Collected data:
⟨

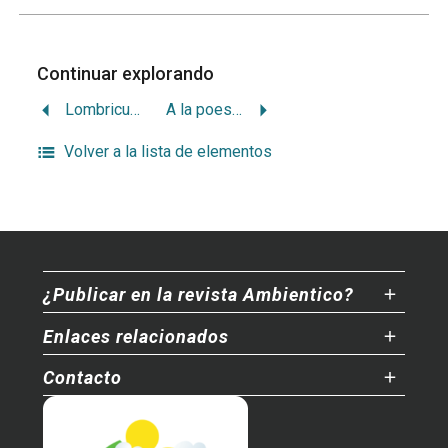
Continuar explorando
Lombricultura contra contaminación ambiental
A la poesía vía aguacates
Volver a la lista de elementos
¿Publicar en la revista Ambientico?
Enlaces relacionados
Contacto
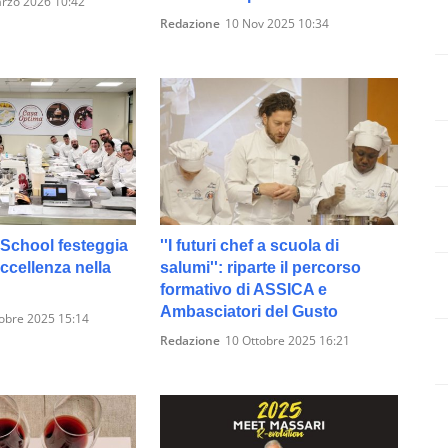
rzo 2026 10:42
Redazione
10 Nov 2025 10:34
School festeggia
''I futuri chef a scuola di
eccellenza nella
salumi'': riparte il percorso
formativo di ASSICA e
Ambasciatori del Gusto
obre 2025 15:14
Redazione
10 Ottobre 2025 16:21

⟩

ACTIVITY:
All of the data above is to be repeated exactly, with the pictures left out.

EXPECTED ANSWER:
Continuar explorando
Lombricultura contra contaminación ambiental
A la poesía vía aguacates
Volver a la lista de elementos
¿Publicar en la revista Ambientico?
Enlaces relacionados
Contacto
rzo 2026 10:42
Redazione
10 Nov 2025 10:34
School festeggia
''I futuri chef a scuola di
eccellenza nella
salumi'': riparte il percorso
formativo di ASSICA e
Ambasciatori del Gusto
obre 2025 15:14
Redazione
10 Ottobre 2025 16:21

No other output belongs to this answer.